To further strengthen our commitment to providing industry-leading coverage of data technology, VentureBeat is excited to welcome Andrew Brust and Tony Baer as regular contributors. Watch for their articles in the Data Pipeline.
Edge computing is a term that has steadily gained prominence. It refers to a distributed framework where data processing is done close to the source of the data, rather than centrally in the cloud or private datacenter. The rise of edge computing comes with its possibilities and challenges. One of the latter is the need for a way to replicate data between the edge and the cloud, in real-time, so that information stays the same across all resources.
This is exactly what time-series database platform provider InfluxData has addressed with its recently announced Edge Data Replication feature, a new built-in capability of its flagship InfluxDB platform that provides synchronous replication of data between devices at the edge and datacenters in the cloud.
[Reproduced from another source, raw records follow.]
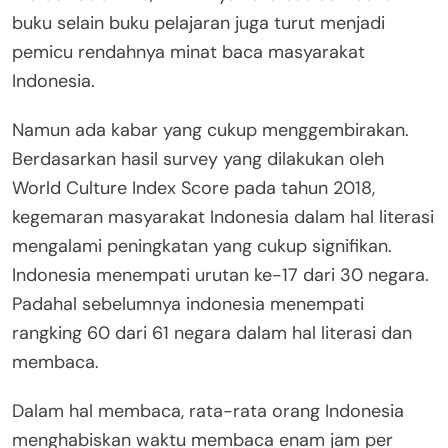
buku selain buku pelajaran juga turut menjadi
pemicu rendahnya minat baca masyarakat
Indonesia.
Namun ada kabar yang cukup menggembirakan.
Berdasarkan hasil survey yang dilakukan oleh
World Culture Index Score pada tahun 2018,
kegemaran masyarakat Indonesia dalam hal literasi
mengalami peningkatan yang cukup signifikan.
Indonesia menempati urutan ke-17 dari 30 negara.
Padahal sebelumnya indonesia menempati
rangking 60 dari 61 negara dalam hal literasi dan
membaca.
Dalam hal membaca, rata-rata orang Indonesia
menghabiskan waktu membaca enam jam per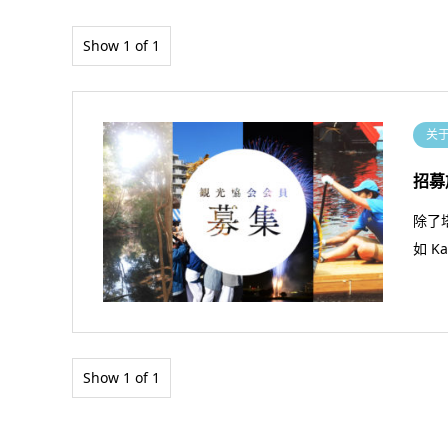
Show 1 of 1
关
招募
除了
如 K
Show 1 of 1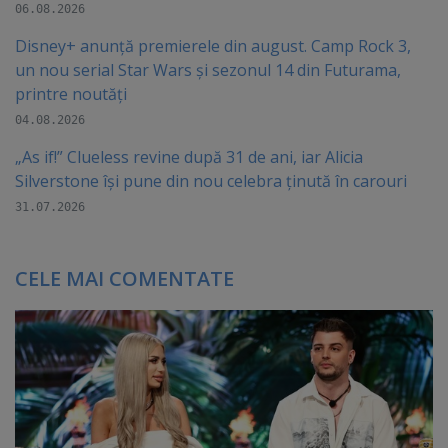
06.08.2026
Disney+ anunță premierele din august. Camp Rock 3,
un nou serial Star Wars și sezonul 14 din Futurama,
printre noutăți
04.08.2026
„As if!” Clueless revine după 31 de ani, iar Alicia
Silverstone își pune din nou celebra ținută în carouri
31.07.2026
CELE MAI COMENTATE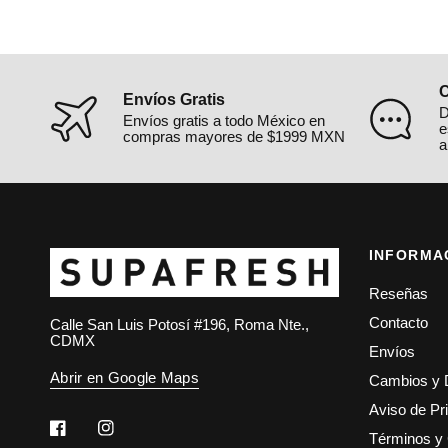
C
Envíos Gratis
D
Envíos gratis a todo México en
e
compras mayores de $1999 MXN
a
INFORMA
Reseñas
Contacto
Calle San Luis Potosí #196, Roma Nte.,
CDMX
Envíos
Abrir en Google Maps
Cambios y 
Aviso de Pr
Términos y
The company says the availability of the new feature marks a key step for InfluxData’s goal of helping to solve the challenges of its customers using InfluxDB at the edge.
Edge computing’s paradigm shift
It’s worth taking a quick step back for a further discussion of both edge computing and its real-world scenarios. Edge computing represents a paradigm shift from the centralized model of the cloud to a more distributed one. This model is designed to reduce the latency resulting from transmitting data to the cloud, to increase bandwidth by only transmitting preprocessed data, and to prioritize agility.
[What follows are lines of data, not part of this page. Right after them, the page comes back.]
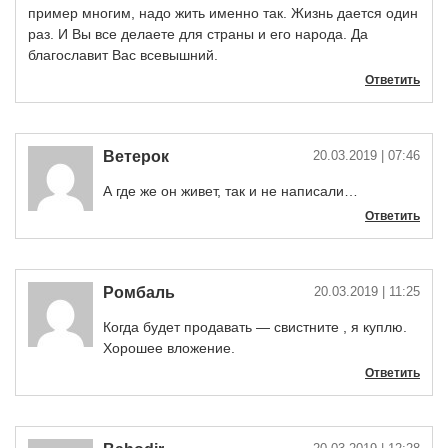
пример многим, надо жить именно так. Жизнь дается один
раз. И Вы все делаете для страны и его народа. Да
благославит Вас всевышний.
Ответить
Ветерок
20.03.2019
| 07:46
А где же он живет, так и не написали…
Ответить
Ромбаль
20.03.2019
| 11:25
Когда будет продавать — свистните , я куплю.
Хорошее вложение.
Ответить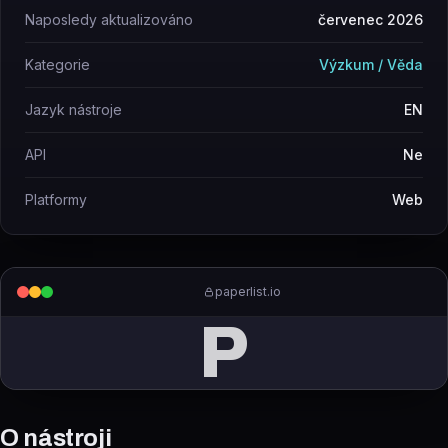
Naposledy aktualizováno
červenec 2026
Kategorie
Výzkum / Věda
Jazyk nástroje
EN
API
Ne
Platformy
Web
paperlist.io
P
O nástroji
In edge computing, data processing and decision-making shifts from the cloud to an endpoint device (“edge” device). The edge device performs data processing in place (“at the edge”), and the processed data is transmitted back to the cloud for storage and analysis. It’s important to note that the cloud remains important in this paradigm for storage and as a place where machine learning occurs on the pre-processed data.
As Rick Spencer, vice president of product at InfluxData, explains, “The edge environment keeps very granular data for local detailed analysis… but also sends data to the cloud, so analysts have a more accurate picture of what happened at the distributed locations.”
Out and about
What does edge computing look like in the real world?
“Every industry has its edge – the retail store has its point of sales systems, the bank has its ATMs, and even traditional offices have their desktops and remote workers’ laptops,” Spencer said.
He highlighted three specific examples in more detail: industrial machinery used in manufacturing, wind turbines in the energy industry, and high-frequency trading in the financial services industry.
In manufacturing, data is generated on the factory floor by industrial machines. Edge computing would allow the machines to process that data in place and only transmit the aggregated, transformed and/or labeled sets to the central data repository – whether cloud or private datacenter, for storage and further analysis. This allows for precision and agility at the edge and a unified view from the cloud.
In energy, wind turbines are another instance of a real-world edge scenario. Each turbine generates its own data, and there may be many turbines within a local network. As each turbine may generate thousands or millions of data samples per second, aggregating and summarizing the operational data from the group of turbines and replicating only the aggregate to the cloud optimizes operation and performance.
In financial services, high-frequency trading algorithms are deployed on devices installed physically close to the market’s servers. The data generated is then aggregated and replicated to a central repository, where AI models are trained on the aggregated data for faster time to insight.
In the cloud and at the edge
Since the cloud is still present and important for storage and analysis, one of the challenges introduced when processing significant amounts of data at the edge is the need to make sure the data across all resources – in the cloud and at the edge – remains the same.
Spencer describes the development of Edge Data Replication as stemming directly from the observation that customers already using InfluxDB at the edge were building their own makeshift solutions to this challenge, and the engineering team, therefore, “developed this functionality very much based on the needs they were seeing in their user community.”
Data replication at the edge
InfluxData’s Edge Data Replication performs synchronous replication, where data is replicated between the source and target simultaneously, and is backed with a disk-based durable queue.
As an illustration, Spencer gave the example of customers who “Run InfluxDB on ferries that are disconnected from the Internet during passages. When those ferries reach docks, they reconnect to the Internet, and the replicated data in the durable queue can then be sent along to the central cloud account.”
In-line data aggregations, transformation, and enrichment are enabled with Flux, InfluxData’s open-source data scripting and query language.
Edge Data Replication is a native capability within InfluxDB OSS version 2.2 and above. The feature does not have an added cost for users and is available out of the box.
As the edge computing paradigm shift continues, real-world edge scenarios are sure to become more prevalent, and vendors paying attention to the pain points of their customers will continue to develop new and creative solutions for them. With Edge Data Replication, InfluxData has made a significant first move in addressing the importance of the Edge to its customers, identifying a hurdle and presenting its own solution.